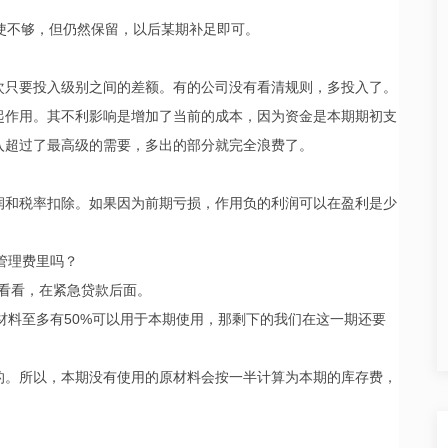
使不够，但仍然保留，以后某期补足即可。
次只要投入级别之间的差额。有的公司没有看清规则，多投入了。
起作用。其不利影响是增加了当前的成本，因为资金是本期期初支
入超过了最高级的需要，多出的部分就完全浪费了。
润和税率扣除。如果因为前期亏损，作用负的利润可以在盈利是少
管理费里吗？
细看看，在紧急贷款后面。
原材料至多有50%可以用于本期使用，那剩下的我们在这一期还要
的。所以，本期没有使用的原材料会按一半计算为本期的库存费，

============================================================

EXERCISE BRIEF: Please print exactly the lines from the one containing "细看看，在紧急贷款后面。" through the last line of the material.

EXERCISE RESULT:
细看看，在紧急贷款后面。
原材料至多有50%可以用于本期使用，那剩下的我们在这一期还要
的。所以，本期没有使用的原材料会按一半计算为本期的库存费，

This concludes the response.